NEWS!! Data formats and Important Dates about the Final Test Stage!!
(See the Submission Details renewed section.)

Introduction

In the "Frame Labeling over Italian Texts" (FLaIT) evaluation exercise systems have to detect the semantic frame "evoked" by a predicate and the major semantic roles explicitly mentioned in an Italian sentence, according to the frame semantics paradigm of (Fillmore, 1985). In particular, the task consists in recognizing words and phrases that evoke semantic frames of the sort defined in the FrameNet project (Baker et al., 1998, http://framenet.icsi.berkeley.edu), and their semantic dependents, which are usually, but not always, their syntactic dependents.
We will refer to this problem as Semantic Role Labeling (SRL). As in previous SRL shared tasks (e.g. CoNLL-2004 and CoNLL-2005), the general goal is to come forward with representation models, inductive algorithms and inference methods which address the proposed SRL problem.
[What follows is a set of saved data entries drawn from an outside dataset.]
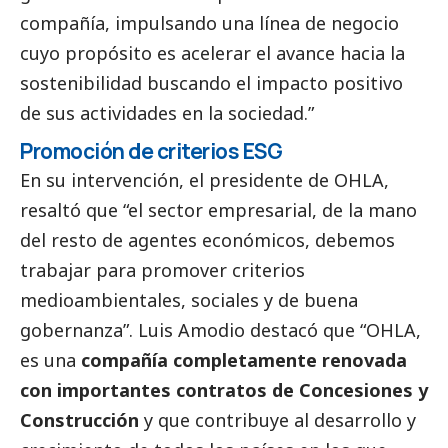
compañía, impulsando una línea de negocio
cuyo propósito es acelerar el avance hacia la
sostenibilidad buscando el impacto positivo
de sus actividades en la sociedad.”
Promoción de criterios ESG
En su intervención, el presidente de OHLA,
resaltó que “el sector empresarial, de la mano
del resto de agentes económicos, debemos
trabajar para promover criterios
medioambientales, sociales y de buena
gobernanza”. Luis Amodio destacó que “OHLA,
es una
compañía completamente renovada
con importantes contratos de Concesiones y
Construcción
y que contribuye al desarrollo y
Previous experiences (as in CoNLL-2004/2005 or Semeval 2007 (Baker et al., 2007)) were focused on developing SRL systems based on partial parsing information and/or increasing the amount of syntactic and semantic input information, aiming to boost the performance of machine learning systems on the SRL task. Accordingly, the Evalita 2011 FLaIT challenge will concentrate on the definition of different tasks, focusing on different aspects of the SRL problem.

We encourage the adoption of basic resources for Italian that are under development in the iFrame project. These resources will be made available to all groups participating to the FLaIT task

Interested groups that may not rely on proprietary parsing technologies will be supported in their participation as syntactic annotations for the training and test data at the morphological and syntactic level (at least lemmas, POS tags and Named Entities are expected) will be made available. The level of quality of these auxiliary information may not be homogeneous, as no full manual validation in the released material is expected for the 2011 EvalIta edition.
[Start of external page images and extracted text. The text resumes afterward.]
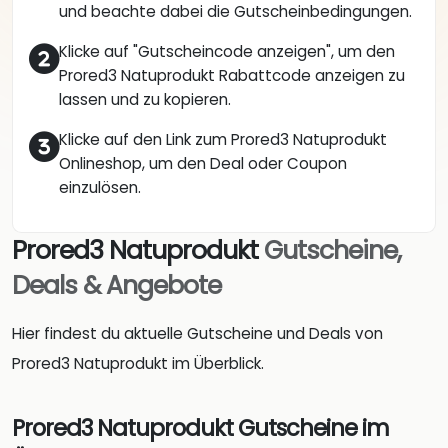
und beachte dabei die Gutscheinbedingungen.
Klicke auf "Gutscheincode anzeigen", um den
Prored3 Natuprodukt Rabattcode anzeigen zu
lassen und zu kopieren.
Klicke auf den Link zum Prored3 Natuprodukt
Onlineshop, um den Deal oder Coupon
einzulösen.
Prored3 Natuprodukt
Gutscheine,
Deals & Angebote
Hier findest du aktuelle Gutscheine und Deals von
Prored3 Natuprodukt im Überblick.
Prored3 Natuprodukt Gutscheine im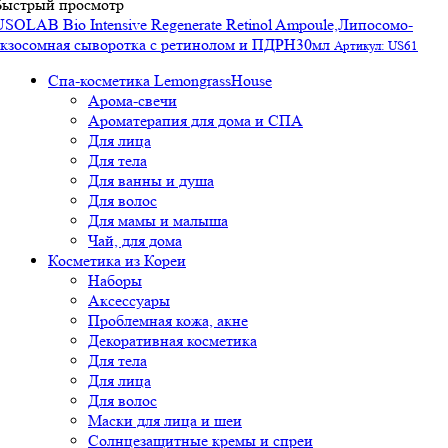
Быстрый просмотр
USOLAB Bio Intensive Regenerate Retinol Ampoule,Липосомо-
экзосомная сыворотка с ретинолом и ПДРН30мл
Артикул: US61
Спа-косметика LemongrassHouse
Арома-свечи
Ароматерапия для дома и СПА
Для лица
Для тела
Для ванны и душа
Для волос
Для мамы и малыша
Чай, для дома
Косметика из Кореи
Наборы
Аксессуары
Проблемная кожа, акне
Декоративная косметика
Для тела
Для лица
Для волос
Маски для лица и шеи
Солнцезащитные кремы и спреи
The reference semantic system is Framenet, presented and widely discussed at the Framenet Project Home Page.

Please visit Evalita 2011 homepage where information about general organization and all tasks is available.

Tasks, Subtasks and Evaluation Metrics

Participants are expected to submit results about one or more tasks among the following:

Frame Prediction
In the first subtask, we want to measure the accuracy in detecting the correct frame of a sentence given the presence of a possibly ambiguous lexical unit. In this case we are interested to verify if the system is able to recognize the occurrence of a predicate word as the lexical unit of its corresponding frame, and to verify if ambiguous lexical units are properly disambiguated within sentences.

Semantic Role Labeling: Argument Detection and Classification.
In the Semantic Role Labeling task, participants will be asked to locate and annotate all the semantic arguments of a frame that are explicitly realized in a sentence, given the corresponding lexical unit. This task correspond to the traditional Semantic Role labeling challenge as defined by the CoNLL 2005 task.

Evaluation Metrics

The evaluation metrics will be:

Frame Detection accuracy, i.e. the percentage of (sentence,predicate) pairs for which the correct frame is decided by the system. An even number of ambiguous and unambiguous lexical units will be made available in the test set.
Boundary Detection accuracy, i.e. the percentage of semantic arguments whose boundaries are precisely determined (i.e. all the tokens belonging to the argument are correctly assigned as inner participant of an argument) with respect to the total number of true semantic arguments. The average across the overall number of sentences is computed as the microaverage across all arguments.
Argument Classification precision (AC precision), i.e. the percentage of arguments whose semantic role (i.e. Frame Element label) is correctly assigned with respect to the total number of annotated (i.e. returned by the system) arguments. The average across the overall number of sentences is computed as the microaverage across all arguments
Argument Classification recall (AC recall), i.e. the percentage of true arguments whose semantic role (i.e. Frame Element label) is correctly assigned by the system. The average across the overall number of sentences is computed as the microaverage across all arguments
Argument Classification F1-measure, i.e. the weighted harmonic mean of AC precision and AC recall

The evaluation will be carried out by the organizers. Participants are required to submit the annotations for the test data and provide a brief description of their system and a full notebook paper describing their experiments, in particular the techniques and the resources used. An analysis of their results will be made possible as the test reference data will be made available after the publication of the official results.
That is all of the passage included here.